Somehow, saying goodbye for the second time is more difficult than I ever could have imagined. Of course, I was never imagining this moment again. The tropical glow of unadulterated love, weighed by our naked arms and legs entwined like plush braided rope. Your eyes drag their pointed blue across my chest — a melodramatic gesture like my fingertips inching to your inner thighs. And now, love, there’s nothing else but to live that and all its tragedy soaking the sheets into a sunset we’ll never share across an orange and purple sky. Our bodies, wet, pulsing, shivering in the abrupt thrill of our brief fantasy.
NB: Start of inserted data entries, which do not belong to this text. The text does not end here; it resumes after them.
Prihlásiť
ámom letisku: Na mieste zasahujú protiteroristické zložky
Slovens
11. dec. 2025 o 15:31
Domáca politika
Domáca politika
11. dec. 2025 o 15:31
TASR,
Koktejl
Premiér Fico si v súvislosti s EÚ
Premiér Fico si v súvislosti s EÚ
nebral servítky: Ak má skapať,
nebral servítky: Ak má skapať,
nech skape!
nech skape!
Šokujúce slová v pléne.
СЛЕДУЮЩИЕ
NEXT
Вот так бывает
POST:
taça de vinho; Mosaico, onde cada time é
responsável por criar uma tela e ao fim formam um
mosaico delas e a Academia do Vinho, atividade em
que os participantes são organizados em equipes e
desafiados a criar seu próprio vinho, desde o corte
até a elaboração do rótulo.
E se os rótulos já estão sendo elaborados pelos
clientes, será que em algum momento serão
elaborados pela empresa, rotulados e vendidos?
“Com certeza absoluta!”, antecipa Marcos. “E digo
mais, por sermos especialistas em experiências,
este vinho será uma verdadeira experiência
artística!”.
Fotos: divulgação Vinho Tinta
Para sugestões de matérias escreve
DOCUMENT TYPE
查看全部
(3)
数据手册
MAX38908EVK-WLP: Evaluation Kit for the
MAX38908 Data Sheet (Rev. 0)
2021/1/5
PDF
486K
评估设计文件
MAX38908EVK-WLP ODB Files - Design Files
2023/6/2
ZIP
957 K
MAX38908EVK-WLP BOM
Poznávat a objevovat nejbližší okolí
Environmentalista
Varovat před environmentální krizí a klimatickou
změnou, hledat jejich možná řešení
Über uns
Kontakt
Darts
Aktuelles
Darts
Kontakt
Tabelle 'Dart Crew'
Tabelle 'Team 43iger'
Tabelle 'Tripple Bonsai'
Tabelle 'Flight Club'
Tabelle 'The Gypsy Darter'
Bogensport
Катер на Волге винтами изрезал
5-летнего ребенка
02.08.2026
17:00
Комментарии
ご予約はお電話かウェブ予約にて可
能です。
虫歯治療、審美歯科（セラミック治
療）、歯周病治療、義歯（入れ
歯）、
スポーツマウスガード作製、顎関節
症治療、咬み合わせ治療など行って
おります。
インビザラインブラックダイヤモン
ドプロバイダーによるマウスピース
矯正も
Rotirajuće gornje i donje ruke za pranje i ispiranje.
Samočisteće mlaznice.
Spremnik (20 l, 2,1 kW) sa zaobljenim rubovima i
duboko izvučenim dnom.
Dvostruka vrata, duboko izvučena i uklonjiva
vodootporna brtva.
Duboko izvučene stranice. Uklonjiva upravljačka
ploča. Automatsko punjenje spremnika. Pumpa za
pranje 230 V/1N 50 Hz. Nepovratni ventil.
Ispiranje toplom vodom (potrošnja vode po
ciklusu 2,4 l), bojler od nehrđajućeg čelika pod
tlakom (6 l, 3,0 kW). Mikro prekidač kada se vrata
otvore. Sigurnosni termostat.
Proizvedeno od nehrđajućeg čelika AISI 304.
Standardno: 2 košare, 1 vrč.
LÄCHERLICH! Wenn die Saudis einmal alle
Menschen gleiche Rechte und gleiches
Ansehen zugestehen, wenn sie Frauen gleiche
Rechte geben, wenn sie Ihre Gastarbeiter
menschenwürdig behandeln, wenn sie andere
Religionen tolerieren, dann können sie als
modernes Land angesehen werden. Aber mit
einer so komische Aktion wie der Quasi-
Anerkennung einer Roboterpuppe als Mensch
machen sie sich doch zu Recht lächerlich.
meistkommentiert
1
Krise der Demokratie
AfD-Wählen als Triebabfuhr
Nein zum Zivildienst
The waves pressing down on our bodies into a silhouette of sand and the past, our moment washed away with the undertow of time and practicality.
We have become glacial icebergs, burying ourselves deeper into our ocean to drown the possibilities as they bobble in our own prisons.
I love you. Always. Now. Then.
I just wish. I suppose it’s silly for me to say certain things to you. I’m living in a past, present, and future fantasy that I wish could be if there was enough time. But “O let not time deceive you, you cannot conquer time. In the burrows of the nightmare where Justice naked is, Time watches from the shadow and coughs when you would kiss.” Time stands still for me; our lips touching made of shadow and yesterday, the beautiful taste of anticipation of tomorrow when our bodies drown for the last time.